Encoding Declaration

[80] EncodingDecl ::= S 'encoding' Eq ('"' EncName '"' | "'" EncName "'" )
[81] EncName ::= [A-Za-z] ([A-Za-z0-9._] | '-')* /* Encoding name contains only Latin characters */

yes, it's in the regular expression for EncName, both upper and lower cases are allowed. It's written in text further down (my bold):

In an encoding declaration, the values "UTF-8", "UTF-16", "ISO-10646-UCS-2", and "ISO-10646-UCS-4" SHOULD be used for the various encodings and transformations of Unicode / ISO/IEC 10646, the values "ISO-8859-1", "ISO-8859-2", ... "ISO-8859-n" (where n is the part number) SHOULD be used for the parts of ISO 8859, and the values "ISO-2022-JP", "Shift_JIS", and "EUC-JP" SHOULD be used for the various encoded forms of JIS X-0208-1997. It is RECOMMENDED that character encodings registered (as charsets) with the Internet Assigned Numbers Authority [IANA-CHARSETS], other than those just listed, be referred to using their registered names; other encodings SHOULD use names starting with an "x-" prefix. XML processors SHOULD match character encoding names in a case-insensitive way and SHOULD either interpret an IANA-registered name as the encoding registered at IANA for that name or treat it as unknown (processors are, of course, not required to support all IANA-registered encodings).

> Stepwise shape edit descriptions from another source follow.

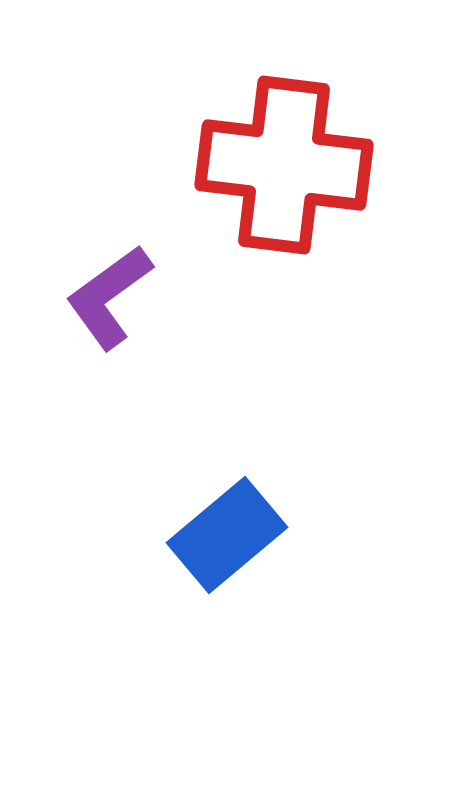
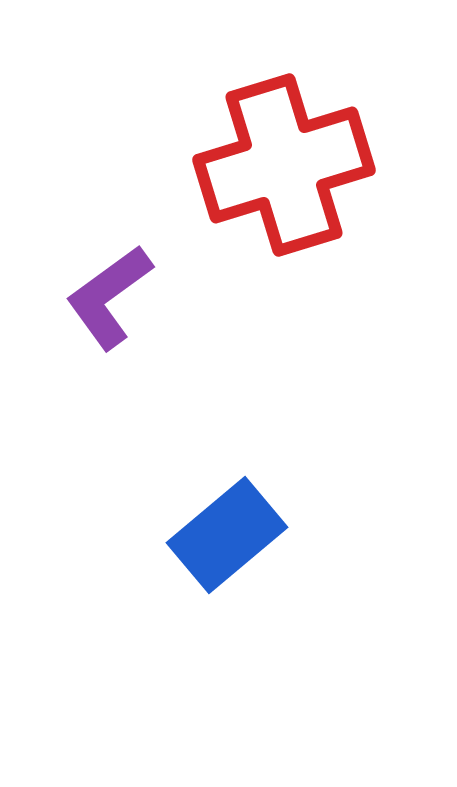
red cross: rotated 24 degrees counterclockwise
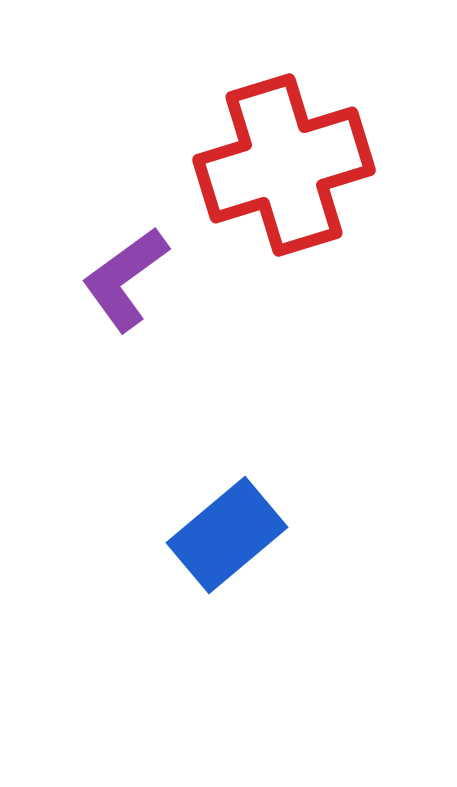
purple L-shape: moved 16 px right, 18 px up
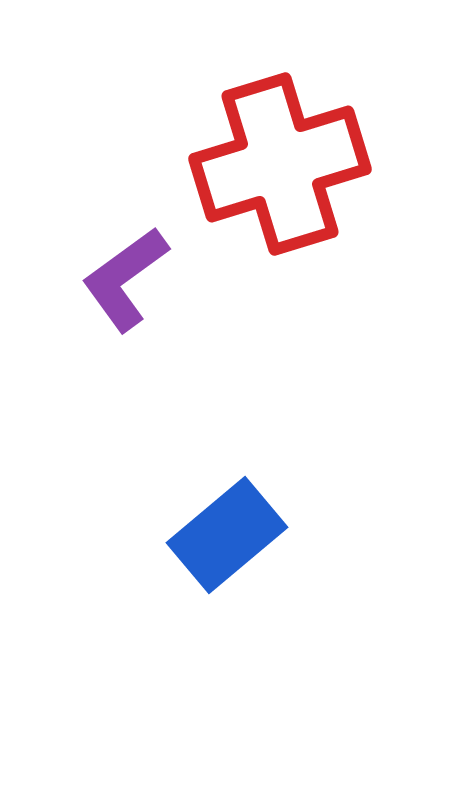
red cross: moved 4 px left, 1 px up
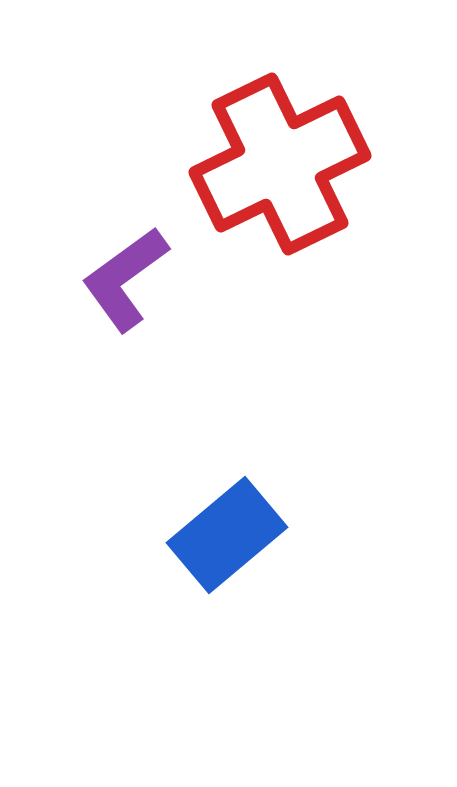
red cross: rotated 9 degrees counterclockwise
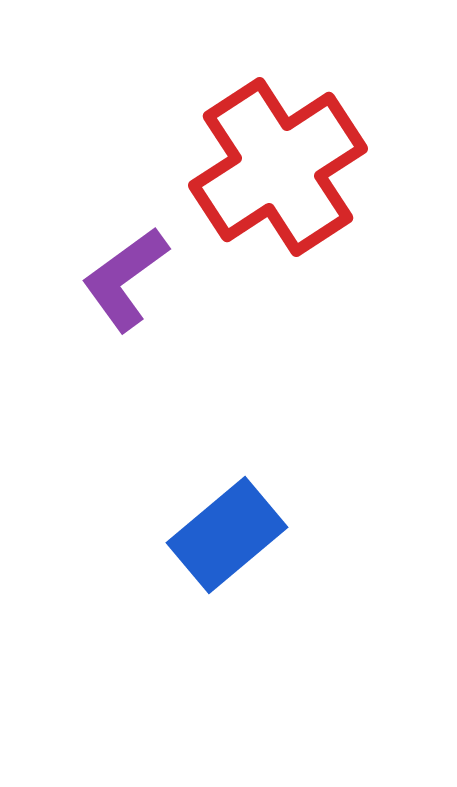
red cross: moved 2 px left, 3 px down; rotated 7 degrees counterclockwise
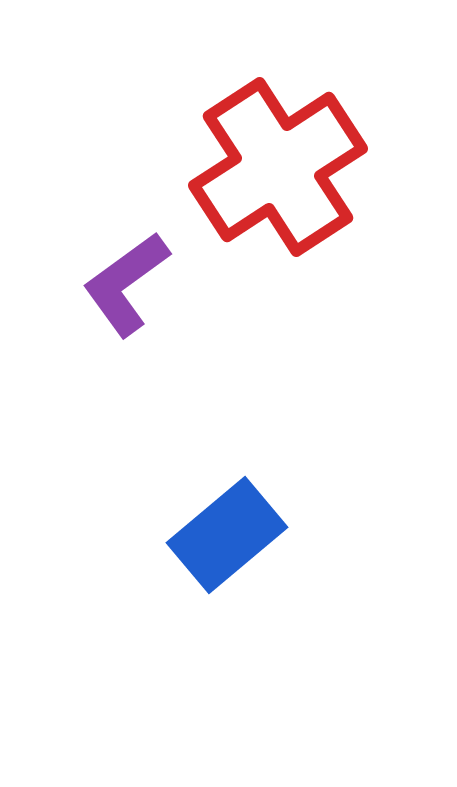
purple L-shape: moved 1 px right, 5 px down
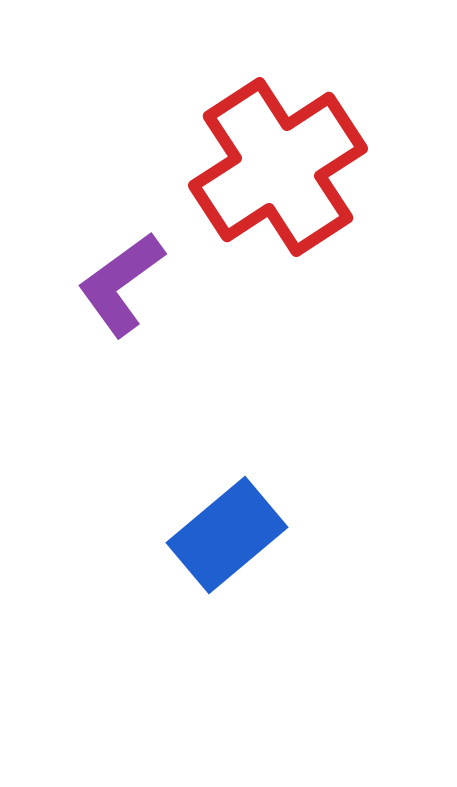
purple L-shape: moved 5 px left
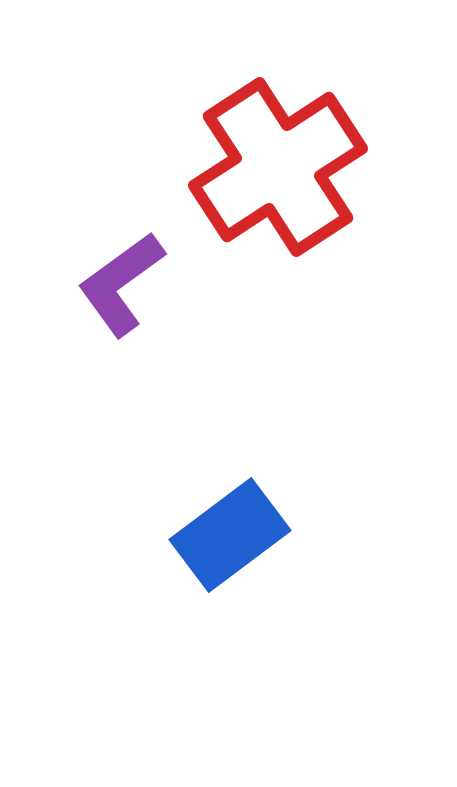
blue rectangle: moved 3 px right; rotated 3 degrees clockwise
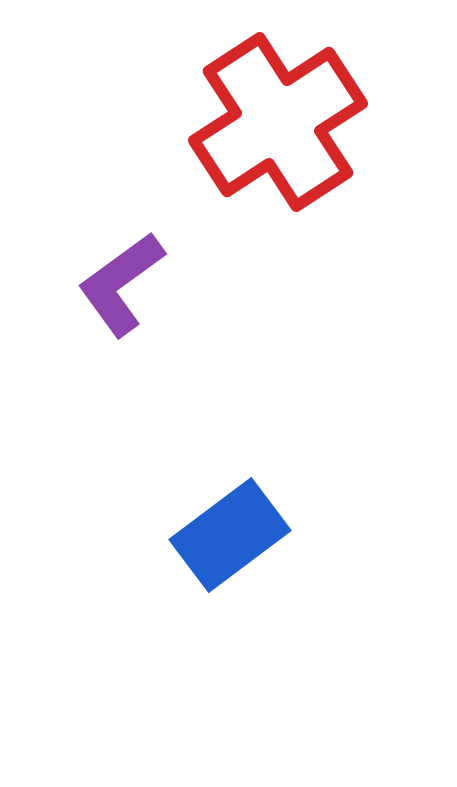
red cross: moved 45 px up
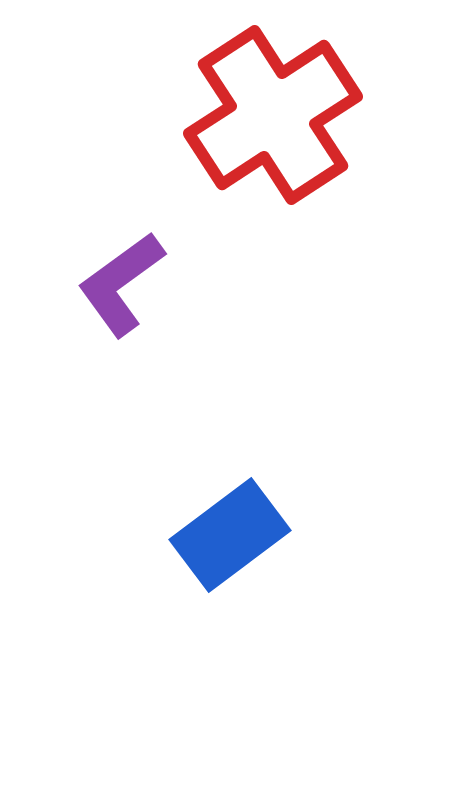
red cross: moved 5 px left, 7 px up
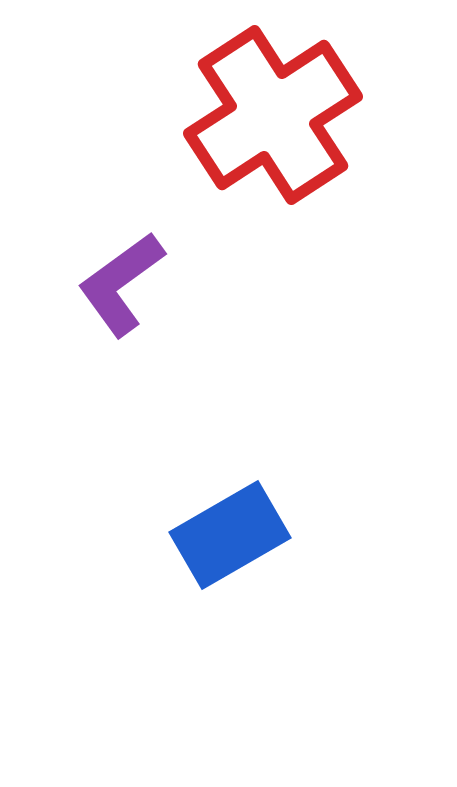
blue rectangle: rotated 7 degrees clockwise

Looking in IANA "Official Names for Character Sets" gives the same story:

The character set names may be up to 40 characters taken from the printable characters of US-ASCII. However, no distinction is made between use of upper and lower case letters.

So that settles it clearly upper or lower case isn't important, so "UTF-8" or "utf-8" should be interpreted the same.